Data section section start

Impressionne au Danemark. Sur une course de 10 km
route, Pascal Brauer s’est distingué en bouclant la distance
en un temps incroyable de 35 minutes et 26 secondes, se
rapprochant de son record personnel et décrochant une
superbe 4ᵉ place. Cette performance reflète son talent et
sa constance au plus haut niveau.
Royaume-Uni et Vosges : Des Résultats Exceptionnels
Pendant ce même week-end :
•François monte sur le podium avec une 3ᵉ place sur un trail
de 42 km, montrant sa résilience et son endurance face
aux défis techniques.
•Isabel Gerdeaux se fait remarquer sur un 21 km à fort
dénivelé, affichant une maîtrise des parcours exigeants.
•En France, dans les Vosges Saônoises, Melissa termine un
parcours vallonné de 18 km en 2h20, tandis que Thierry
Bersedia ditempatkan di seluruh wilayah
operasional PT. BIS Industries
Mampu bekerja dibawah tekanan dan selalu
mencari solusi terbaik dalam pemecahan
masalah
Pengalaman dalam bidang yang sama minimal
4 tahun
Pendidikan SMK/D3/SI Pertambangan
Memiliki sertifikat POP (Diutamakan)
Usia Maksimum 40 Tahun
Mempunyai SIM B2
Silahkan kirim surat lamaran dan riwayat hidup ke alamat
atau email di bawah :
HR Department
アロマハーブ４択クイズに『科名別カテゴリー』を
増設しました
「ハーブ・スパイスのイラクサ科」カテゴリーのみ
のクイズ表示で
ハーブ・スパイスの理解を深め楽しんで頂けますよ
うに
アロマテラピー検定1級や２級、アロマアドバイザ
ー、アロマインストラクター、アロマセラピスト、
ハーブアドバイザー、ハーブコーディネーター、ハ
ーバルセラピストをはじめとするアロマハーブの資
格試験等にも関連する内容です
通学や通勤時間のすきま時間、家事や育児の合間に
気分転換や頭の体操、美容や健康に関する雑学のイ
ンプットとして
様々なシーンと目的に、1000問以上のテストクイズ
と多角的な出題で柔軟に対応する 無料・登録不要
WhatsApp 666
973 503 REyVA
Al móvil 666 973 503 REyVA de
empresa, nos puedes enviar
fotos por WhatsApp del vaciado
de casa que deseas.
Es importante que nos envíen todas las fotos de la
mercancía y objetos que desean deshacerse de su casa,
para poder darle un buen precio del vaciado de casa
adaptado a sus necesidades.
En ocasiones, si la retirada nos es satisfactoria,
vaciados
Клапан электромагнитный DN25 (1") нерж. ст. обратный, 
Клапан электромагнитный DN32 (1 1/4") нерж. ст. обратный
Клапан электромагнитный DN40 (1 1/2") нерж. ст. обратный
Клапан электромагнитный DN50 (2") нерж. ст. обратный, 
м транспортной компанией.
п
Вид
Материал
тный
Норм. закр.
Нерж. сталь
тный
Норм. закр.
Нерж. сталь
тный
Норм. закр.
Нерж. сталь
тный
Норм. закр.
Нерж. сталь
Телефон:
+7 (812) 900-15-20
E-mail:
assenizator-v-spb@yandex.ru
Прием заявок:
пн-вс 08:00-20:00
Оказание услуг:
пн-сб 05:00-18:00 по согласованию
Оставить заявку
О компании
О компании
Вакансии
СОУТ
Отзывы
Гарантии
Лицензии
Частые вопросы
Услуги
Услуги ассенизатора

Data section section end

Exercise description: Please write out the entries above in full, exactly as they read.

Result of the exercise:
Impressionne au Danemark. Sur une course de 10 km
route, Pascal Brauer s’est distingué en bouclant la distance
en un temps incroyable de 35 minutes et 26 secondes, se
rapprochant de son record personnel et décrochant une
superbe 4ᵉ place. Cette performance reflète son talent et
sa constance au plus haut niveau.
Royaume-Uni et Vosges : Des Résultats Exceptionnels
Pendant ce même week-end :
•François monte sur le podium avec une 3ᵉ place sur un trail
de 42 km, montrant sa résilience et son endurance face
aux défis techniques.
•Isabel Gerdeaux se fait remarquer sur un 21 km à fort
dénivelé, affichant une maîtrise des parcours exigeants.
•En France, dans les Vosges Saônoises, Melissa termine un
parcours vallonné de 18 km en 2h20, tandis que Thierry
Bersedia ditempatkan di seluruh wilayah
operasional PT. BIS Industries
Mampu bekerja dibawah tekanan dan selalu
mencari solusi terbaik dalam pemecahan
masalah
Pengalaman dalam bidang yang sama minimal
4 tahun
Pendidikan SMK/D3/SI Pertambangan
Memiliki sertifikat POP (Diutamakan)
Usia Maksimum 40 Tahun
Mempunyai SIM B2
Silahkan kirim surat lamaran dan riwayat hidup ke alamat
atau email di bawah :
HR Department
アロマハーブ４択クイズに『科名別カテゴリー』を
増設しました
「ハーブ・スパイスのイラクサ科」カテゴリーのみ
のクイズ表示で
ハーブ・スパイスの理解を深め楽しんで頂けますよ
うに
アロマテラピー検定1級や２級、アロマアドバイザ
ー、アロマインストラクター、アロマセラピスト、
ハーブアドバイザー、ハーブコーディネーター、ハ
ーバルセラピストをはじめとするアロマハーブの資
格試験等にも関連する内容です
通学や通勤時間のすきま時間、家事や育児の合間に
気分転換や頭の体操、美容や健康に関する雑学のイ
ンプットとして
様々なシーンと目的に、1000問以上のテストクイズ
と多角的な出題で柔軟に対応する 無料・登録不要
WhatsApp 666
973 503 REyVA
Al móvil 666 973 503 REyVA de
empresa, nos puedes enviar
fotos por WhatsApp del vaciado
de casa que deseas.
Es importante que nos envíen todas las fotos de la
mercancía y objetos que desean deshacerse de su casa,
para poder darle un buen precio del vaciado de casa
adaptado a sus necesidades.
En ocasiones, si la retirada nos es satisfactoria,
vaciados
Клапан электромагнитный DN25 (1") нерж. ст. обратный, 
Клапан электромагнитный DN32 (1 1/4") нерж. ст. обратный
Клапан электромагнитный DN40 (1 1/2") нерж. ст. обратный
Клапан электромагнитный DN50 (2") нерж. ст. обратный, 
м транспортной компанией.
п
Вид
Материал
тный
Норм. закр.
Нерж. сталь
тный
Норм. закр.
Нерж. сталь
тный
Норм. закр.
Нерж. сталь
тный
Норм. закр.
Нерж. сталь
Телефон:
+7 (812) 900-15-20
E-mail:
assenizator-v-spb@yandex.ru
Прием заявок:
пн-вс 08:00-20:00
Оказание услуг:
пн-сб 05:00-18:00 по согласованию
Оставить заявку
О компании
О компании
Вакансии
СОУТ
Отзывы
Гарантии
Лицензии
Частые вопросы
Услуги
Услуги ассенизатора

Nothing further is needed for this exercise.